The dispute resolution process consists of several stages:
The Americans with Disabilities Act (ADA) prohibits an employer from inquiring about the existence, nature, or severity of an applicant’s disability, including workers’ compensation history. A prospective employer may, however, inquire about the applicant’s ability to perform specific job functions under the ADA. Upon hiring, the ADA requires the employer to make a reasonable accommodation to an employee’s known disability if the employee is otherwise unable to perform the essential functions of the job.
Virginia’s Workers’ Compensation Act prohibits an employer from discharging an employee for testifying or asserting any claim under this act. An employee may bring a claim in a Virginia Circuit Court for any such violation by his/her former employer. The Court has jurisdiction to award, for cause shown, reinstatement to the employee’s previous job, payment of back wages, reestablishment of employee benefits, and reasonable attorney’s fees.
Employers are encouraged to work closely with their agents to understand the pricing of their workers’ compensation premiums and, should claims arise, the expenses incurred and the reserves posted to claims against the employer. The workers’ compensation premium is essentially a result of the employer’s payroll dollars per classification of type of employment position multiplied by the employer’s history of claims experience. Employers are encouraged to make certain that their employees are properly classified in the rating system used for employers. A misclassification of an employee or a class of employees can cause a substantial change in the premium.

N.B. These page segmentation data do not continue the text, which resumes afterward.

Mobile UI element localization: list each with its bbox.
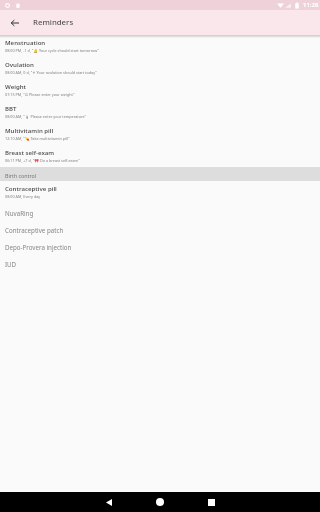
staticText: Breast self-exam bbox=[5, 149, 55, 157]
staticText: 07:15 PM, "⚖️ Please enter your weight" bbox=[5, 92, 75, 97]
button[interactable]: BBT bbox=[0, 101, 320, 123]
staticText: Ovulation bbox=[5, 61, 34, 69]
staticText: 08:00 AM, "🌡️ Please enter your temperat… bbox=[5, 114, 87, 119]
staticText: Depo-Provera injection bbox=[5, 243, 72, 251]
staticText: Weight bbox=[5, 83, 26, 91]
button[interactable]: Breast self-exam bbox=[0, 145, 320, 167]
staticText: Multivitamin pill bbox=[5, 127, 54, 135]
button[interactable]: Ovulation bbox=[0, 57, 320, 79]
button[interactable]: IUD bbox=[0, 254, 320, 271]
button[interactable]: Home bbox=[140, 492, 180, 512]
button[interactable]: Weight bbox=[0, 79, 320, 101]
button[interactable]: Navigate up bbox=[0, 10, 29, 35]
button[interactable]: Back bbox=[89, 492, 129, 512]
staticText: BBT bbox=[5, 105, 17, 113]
staticText: Menstruation bbox=[5, 39, 46, 47]
button[interactable]: Recent apps bbox=[191, 492, 231, 512]
staticText: 12:10 AM, "💊 Take multivitamin pill" bbox=[5, 136, 70, 141]
staticText: 08:00 AM, Every day bbox=[5, 194, 41, 199]
staticText: Contraceptive patch bbox=[5, 226, 64, 234]
staticText: 11:28 bbox=[303, 1, 319, 9]
staticText: 08:00 AM, 0 d, "☀️ Your ovulation should… bbox=[5, 70, 97, 75]
staticText: Birth control bbox=[5, 172, 37, 179]
staticText: IUD bbox=[5, 260, 17, 268]
button[interactable]: Depo-Provera injection bbox=[0, 237, 320, 254]
button[interactable]: Contraceptive patch bbox=[0, 220, 320, 237]
button[interactable]: Multivitamin pill bbox=[0, 123, 320, 145]
staticText: 06:11 PM, +7 d, "🎀 Do a breast self-exam… bbox=[5, 158, 80, 163]
button[interactable]: Menstruation bbox=[0, 35, 320, 57]
staticText: Contraceptive pill bbox=[5, 185, 57, 193]
staticText: Reminders bbox=[33, 17, 74, 28]
button[interactable]: Contraceptive pill bbox=[0, 181, 320, 203]
staticText: 08:00 PM, -1 d, "🔔 Your cycle should sta… bbox=[5, 48, 99, 53]
button[interactable]: NuvaRing bbox=[0, 203, 320, 220]
staticText: NuvaRing bbox=[5, 209, 34, 217]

Similarly, the expenses attributed to new claims and the reserves (projected future expenses) can materially affect the employer's experience modification factor (EMF). The EMF is a number that reflects the frequency of claims for an employer and the “severity” of the claim; that is, how expensive is the claim. The EMF is the tool used by the workers’ compensation insurers to establish a track record or history for the employer. This EMF is then used with the amount of annual payroll dollars paid by the employer and the classification of the employees that assesses how risky (such as clerical positions vs. loggers) the employer’s work is to determine the annual premium.
The employer is encouraged to be proactive about the management of the claim by the insurance company to make certain that the EMF remains as low as possible to retain control over future premiums. The employer has the right to control with whom the employee initially seeks treatment for healthcare. Employers should use this right to try to maintain management of the healthcare expenses. The employer should also aggressively try to return the injured worker to work as quickly as possible to keep the wage loss low. Such steps are important for controlling costs, keeping the EMF low, and saving on premiums.